Emails: Insiders worried over political 'meddling'

By TED BRIDIS, Associated Press Mon Mar 28, 1:14 pm ET

http://news.yahoo.com/s/ap/20110328/ap_on_re_us/us_freedom_of_information/print

WASHINGTON – The Homeland Security Department official in charge of submitting 
sensitive government files to political advisers for secretive reviews before 
they could be released to citizens, journalists and watchdog groups complained 
in emails that the unusual scrutiny was "crazy" and hoped someone outside the 
Obama administration would discover the practice, The Associated Press has 
learned.

Chief Privacy Officer Mary Ellen Callahan, who was appointed by Homeland 
Security Secretary Janet Napolitano, complained in late 2009 that the vetting 
process was burdensome and said she wanted to change it, according to 
uncensored emails newly obtained by the AP. In the emails, she warned that the 
Homeland Security Department might be sued over delays the political reviews 
were causing, and she hinted that a reporter might find out about the vetting. 
The reviews are the subject of a congressional hearing later this week and an 
ongoing inquiry by the department's inspector general.

"This level of attention is CRAZY," Callahan wrote in December 2009 to her 
then-deputy, Catherine Papoi.

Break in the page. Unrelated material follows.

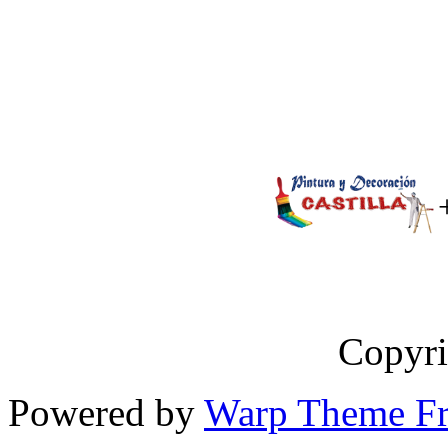
Copyri
Powered by
Warp Theme F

Callahan said she hoped someone outside the Obama 
administration would discover details of the political reviews, possibly by 
asking for evidence of them under the Freedom of Information Act itself: "I 
really really want someone to FOIA this whole damn process," Callahan wrote.

Callahan is expected to be a central witness during an oversight hearing 
Thursday by the House Government Reform and Oversight Committee. Anticipating 
the hearing, the department announced internally Monday that any further 
political vetting of information requests will be completed within 24 hours. 
The congressional investigation into government transparency under President 
Barack Obama is among the earliest by Republicans since they won control of the 
House and targets one of the first pledges Obama made after he moved into the 
White House.

Less than one week after Callahan's email, on Dec. 21, the AP formally 
requested the records about the controversial political vetting. The agency 
ultimately turned over more than 995 pages of emails last summer, after a 
seven-month fight, and the AP wrote about the program. But the emails were 
heavily censored under a provision in the Freedom of Information Act allowing 
the government to withhold passages that describe internal policy-making 
deliberations.

The newly obtained versions of the same internal emails are not censored. They 
show that insiders described the unusual political vetting as "meddling," 
"nuts" and "bananas!" Together with other confidential emails obtained by the 
AP for the first time, the files reflect deep unease about the reviews and 
included allegations that Napolitano's senior political advisers might have 
hidden embarrassing or sensitive emails that journalists and watchdog groups 
had requested. The government said this didn't happen.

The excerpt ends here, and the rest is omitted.